Petition to annul partition and testate proceeding No. 134559. On September 8, 1980, the
Angara law firm in behalf of Maxine, Pete and Linda, filed at the lower court a petition praying
for the probate of Grimm's two wills (already probated in Utah), that the 1979 partition approved
by the intestate court be set aside and the letters of administration revoked, that Maxine be

appointed executrix and that Ethel and Juanita Morris be ordered to account for the properties
received by them and to return the same to Maxine.
Grimm's second wife and two children alleged that they were defraud due to the machinations of
the Roberts spouses, that the 1978 Utah compromise agreement was illegal, that the intestate
proceeding is void because Grimm died testate and that the partition was contrary to the
decedent's wills.
Ethel filed a motion to dismiss the petition. Judge Leonidas denied it for lack of merit in his
order of October 27, 1980. Ethel then filed a petition for certiorari and prohibition in this Court,
praying that the testate proceeding be dismissed, or. alternatively that the two proceedings be
consolidated and heard in CFI Manila and that the matter of the annulment of the Utah
compromise agreement be heard prior to the petition for probate.
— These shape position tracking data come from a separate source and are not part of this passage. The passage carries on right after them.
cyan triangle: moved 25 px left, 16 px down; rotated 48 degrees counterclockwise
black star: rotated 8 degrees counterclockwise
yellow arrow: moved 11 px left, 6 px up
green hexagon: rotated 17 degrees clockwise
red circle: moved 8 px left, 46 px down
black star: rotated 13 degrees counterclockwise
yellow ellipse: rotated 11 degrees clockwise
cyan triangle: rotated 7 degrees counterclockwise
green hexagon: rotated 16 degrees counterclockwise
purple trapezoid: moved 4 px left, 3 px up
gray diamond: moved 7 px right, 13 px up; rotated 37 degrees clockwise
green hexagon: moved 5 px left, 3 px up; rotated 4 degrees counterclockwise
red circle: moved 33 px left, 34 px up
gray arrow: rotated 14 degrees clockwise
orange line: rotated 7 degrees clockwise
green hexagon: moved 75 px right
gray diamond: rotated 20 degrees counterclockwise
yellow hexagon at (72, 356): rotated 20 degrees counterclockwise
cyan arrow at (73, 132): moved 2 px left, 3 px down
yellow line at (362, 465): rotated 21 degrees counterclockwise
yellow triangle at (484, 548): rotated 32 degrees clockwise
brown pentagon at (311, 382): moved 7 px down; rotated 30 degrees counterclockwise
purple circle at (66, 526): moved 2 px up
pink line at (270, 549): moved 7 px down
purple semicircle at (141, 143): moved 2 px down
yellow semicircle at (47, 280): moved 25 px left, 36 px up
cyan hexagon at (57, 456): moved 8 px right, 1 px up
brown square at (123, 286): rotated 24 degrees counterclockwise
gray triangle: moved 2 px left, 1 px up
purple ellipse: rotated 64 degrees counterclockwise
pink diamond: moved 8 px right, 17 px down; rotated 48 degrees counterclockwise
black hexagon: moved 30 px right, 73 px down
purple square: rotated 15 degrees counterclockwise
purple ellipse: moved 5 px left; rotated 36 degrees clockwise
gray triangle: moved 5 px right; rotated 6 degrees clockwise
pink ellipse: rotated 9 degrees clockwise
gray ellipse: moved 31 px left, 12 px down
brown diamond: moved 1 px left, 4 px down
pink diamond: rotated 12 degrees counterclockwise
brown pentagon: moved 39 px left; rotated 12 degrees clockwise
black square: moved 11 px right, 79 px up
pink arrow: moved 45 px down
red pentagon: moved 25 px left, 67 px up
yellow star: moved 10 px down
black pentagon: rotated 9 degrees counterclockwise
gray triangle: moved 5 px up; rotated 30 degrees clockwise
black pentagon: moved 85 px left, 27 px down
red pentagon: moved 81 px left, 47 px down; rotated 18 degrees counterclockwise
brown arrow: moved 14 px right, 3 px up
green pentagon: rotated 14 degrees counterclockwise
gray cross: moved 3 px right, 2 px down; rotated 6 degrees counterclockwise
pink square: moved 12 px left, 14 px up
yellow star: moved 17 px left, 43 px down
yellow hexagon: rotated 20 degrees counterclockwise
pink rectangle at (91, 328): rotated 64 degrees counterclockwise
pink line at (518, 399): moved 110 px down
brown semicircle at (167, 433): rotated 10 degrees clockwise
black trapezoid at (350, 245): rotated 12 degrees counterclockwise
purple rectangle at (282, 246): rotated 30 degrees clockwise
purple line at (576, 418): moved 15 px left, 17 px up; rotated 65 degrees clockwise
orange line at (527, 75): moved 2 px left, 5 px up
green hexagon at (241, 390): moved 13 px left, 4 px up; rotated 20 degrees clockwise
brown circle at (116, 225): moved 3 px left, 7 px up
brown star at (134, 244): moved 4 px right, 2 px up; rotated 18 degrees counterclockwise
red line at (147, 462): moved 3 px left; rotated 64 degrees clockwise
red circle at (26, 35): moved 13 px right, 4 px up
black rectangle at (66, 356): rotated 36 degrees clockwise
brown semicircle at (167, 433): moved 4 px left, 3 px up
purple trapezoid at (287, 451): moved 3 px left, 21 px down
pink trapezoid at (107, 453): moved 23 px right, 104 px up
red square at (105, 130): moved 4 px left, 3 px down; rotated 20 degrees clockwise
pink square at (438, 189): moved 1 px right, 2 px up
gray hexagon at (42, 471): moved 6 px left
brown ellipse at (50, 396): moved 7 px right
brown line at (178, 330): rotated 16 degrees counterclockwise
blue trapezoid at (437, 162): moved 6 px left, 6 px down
ISSUE: Whether or not testate court should have dismissed the petition for probate.

RULING:

No. The petition for probate was proper.

A testate proceeding is proper in this case because Grimm died with two wills and "no
will shall pass either real or personal property unless it is proved and allowed" (Art. 838, Civil
Code; Sec. 1, Rule 75, Rules of Court).

The probate of the will is mandatory (Guevara vs. Guevara, 74 Phil. 479 and 98 Phil.
249; Baluyot vs. Panio, L-42088, May 7, 1976, 71 SCRA 86). It is anomalous that the estate of a
person who died testate should be settled in an intestate proceeding. Therefore, the intestate case
should be consolidated with the testate proceeding and the judge assigned to the testate
proceeding should continue hearing the two cases.

Ethel may file within twenty days from notice of the finality of this judgment an
opposition and answer to the petition unless she considers her motion to dismiss and other
pleadings sufficient for the purpose. Juanita G. Morris, who appeared in the intestate case, should
be served with copies of orders, notices and other papers in the testate case.